Living in a perpetual loving state would be impossible because Love is only possible with separation. The anger, the resentment those are the things which pull us apart and create the separation, making Love possible again. This is the test our relationships are constantly going through. We try to soften the anger, minimize the separation and bath ourselves in the feelings of love. It’s a great feeling when it comes to us but it would be a mistake to assume it is something we can grasp hold of and possess. It is a common theme in our shared stories; the songs, the books, the movies, news, etc, the fragile nature of love; “Love is a rose, but you better not pick it. It only grows when it’s on the vine.” We must content ourselves with riding the wave when the opportunity arises.

Surrendering to what life brings our way is really the only thing that brings us that sense of Love that I speak of. It is only natural to seek control, to want to avoid the pain, avoid the discomfort, these are very human things. Spinning our own stories is our attempt to gain control and protect us from our fears. We fear those things which life might bring our way, we want to be able to say “yes” or “no” to them. But it doesn’t make the stories “true”.

Don’t get me wrong, I’m not saying that we should all surrender ourselves to what life brings our way. I only state my personal observations; what paths our lives follow is determined more by our biology and our life experience not so much by our “will”, which are made up of those stories we spin for ourselves. We all like to create intellectual diagrams but we do not chose our own paths so much as our paths are chosen for us. I only ask the reader whether this rings true with their personal observations’.

What we end up doing is not so much driven by our choices but rather by that undercurrent of biology and life experience which creates us. We want to tell ourselves we can make our lives just like that nice picture we paint in our minds’ eye, but the reality is much different. This failure haunts us and brings us pain and that is where our anger and resentment comes from.

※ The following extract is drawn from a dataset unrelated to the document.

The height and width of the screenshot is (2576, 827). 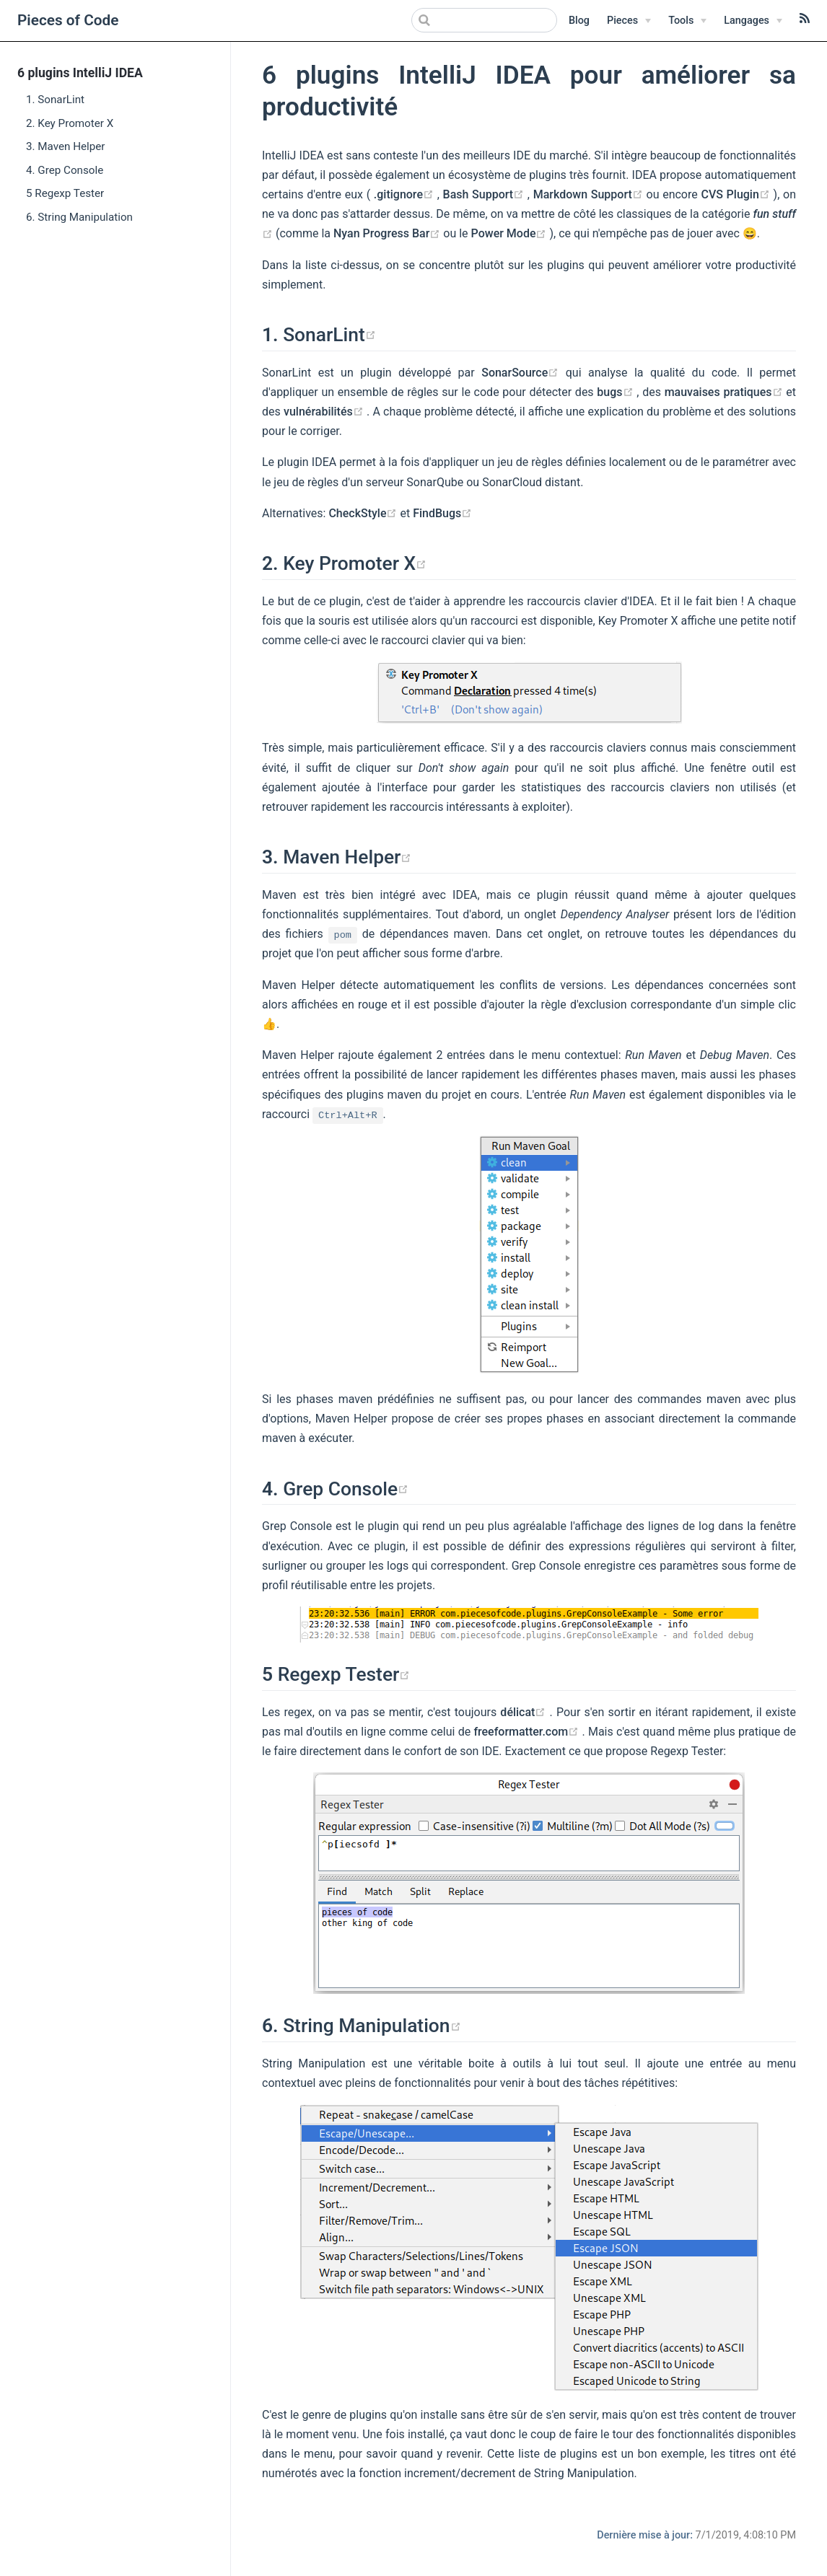 I want to click on délicat, so click(x=524, y=1712).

Maybe I misquote, but I think it is a Buddhist truth that “all life is suffering”. This is what I think it is talking about, that never relenting tension which is life. Without being too attached to words, “life” can be substituted for my use of the word “Love” in this case; “all love is suffering”. That ever-present tension of the duality makes “suffering” part of the fabric of life.

That active half of the cycle of Love is the one we usually talk about because it is the half that our survival driven minds can relate to. We try to “win” someone’s heart and overcome obstacles, it makes us feel like we have accomplished something, like we have power and control over our lives. It fits well with the stories we spin for ourselves. We look outward and see object of desires all around us, and generally we choose one and work toward winning that person over. Sometimes we convince ourselves that that person is the only one for us – it is merely a self-deceiving story which does more to damage our relationships than to help them.

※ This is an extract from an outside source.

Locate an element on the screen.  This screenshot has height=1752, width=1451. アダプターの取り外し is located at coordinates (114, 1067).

Love is amorphous and can happen just as strongly between people without physical intimacy.But physical intimacy does feel like a biological need that is strong in most of us. It is a very human need to want to touch, want to adore, want to be in awe, want an emotional connection with another person, these are all needs which drive our active half of Love.

But it is also very human to want to be the object of desire, to feel needed in someway or to just want to be the listener in a relationship. This passive half of the cycle of Love is willing to let go and find contentment in the separation. The anger and resentment- all those “shoulds” and “shouldn’ts” that we let run rampant in our heads, making up story after story. These things are only our active halves fighting our passive halves. This is what I mean by looking into a very obscure mirror. The world must tickle us, we can’t tickle ourselves. Sometimes it just feels like something a lot worse than being tickled.